Lire donc le livre de l’expérience monastique, c’est ébaucher l’aventure nécessaire à tout Erlebnis (Gadamer), où tout argument dit « ontologique » s’explicite comme argument « théophanique », apparition de Dieu à la propre pensée de l’auteur devenu épiphanie de l’épreuve de soi jusqu’au seuil de la « transformation de l’advenant par l’advenue » (Romano). On ne peut donc parler d’expérience qu’à partir d’expérience. Et la théologie monastique, mieux que tout autre, se « veut une description de l’expérience et de ses conditions de possibilités » au-delà de toute théologie d’école parce qu’elle seule réalise l’union à Dieu. En effet, « expérience et philosophie se lient de façon exemplaire au Moyen Âge, non pas uniquement dans une philosophie de l’expérience ou une manière de vivre l’expérience, mais aussi dans une expérience de la philosophie ou une façon de la penser ».

La théologie monastique ne distingue donc guère l’expérience de l’intelligence, laquelle conduit au plus intime du soi avec le Tout Autre comme rempart à son « évanescence ». Aussi, « lire aujourd’hui au livre de l’expérience » monastique, et ce, avec Emmanuel Falque, c’est opérer « le retour vers soi » (la sphère du vécu) et y poser le regard non plus comme dans un « livre » mais en tant que « champ » ouvert où nous habitons et qui nous habilite. L’expérience est notre lieu d’être, voire le lieu de notre être où le vécu personnel s’accomplit comme description du soi personnel. Il en résulte que lire au livre de l’expérience veut dire philosophiquement : « maintenant il nous faut nous mouvoir dans le champ de notre conscience, et prêter l’oreille à cela qui s’y passe qui pourrait nous transformer ». Il s’agit dès lors d’entrer non seulement dans le « livre » mais aussi dans le « monde » de l’expérience monastique au Moyen Âge.

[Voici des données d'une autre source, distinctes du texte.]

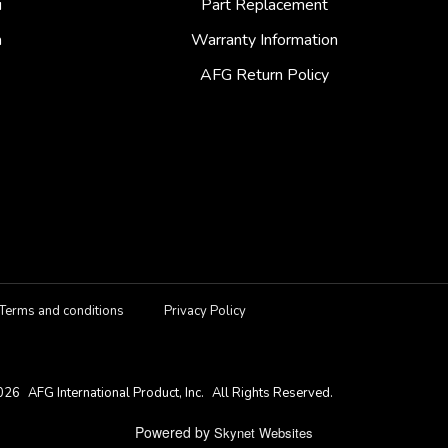
i
Part Replacement
a
Warranty Information
AFG Return Policy
Terms and conditions
Privacy Policy
026
AFG International Product, Inc.
All Rights Reserved.
Powered by
Skynet Websites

En cela, la visée de l’auteur n’est pas seulement de nous faire recourir aux sources de l’expérience monastique mais de nous en faire revivre la liturgie, l’intimité du soi avec le divin à travers l’acte de « manger le livre ». Dans la théologie monastique à tout le moins, on se nourrit non pas de l’eucharistie seulement, mais aussi de la « page de l’Écriture » (sacra pagina), ou de la Bible entendue comme exercice quotidien de la lectio divina (p. 34). En revenant à la liber expérientiel (le livre de l’expérience) à travers sa substance monastique, on retrouve l’aliment, voire le viatique, phénoménologiquement préparé pour nourrir la pensée et la conduire d’un « simple “vécu” (Erlebnis, Husserl), [et loin du] “souci” (grec) de soi (epistrophê, Foucault) [à une véritable] “traversée de soi”, [pour atteindre] “l’épreuve” ou la “mise en danger” du soi (ex-périence ou Er-fahr-ung) » qui nous métamorphose (p. 33).

Notes de bas de page

  • 1 J. de Gramont, « L’esprit de la transcendance », dans « Nous avons vu sa gloire ». Pour une phénoménologie du Credo, Bruxelles, Lessius, 2012, p. 102.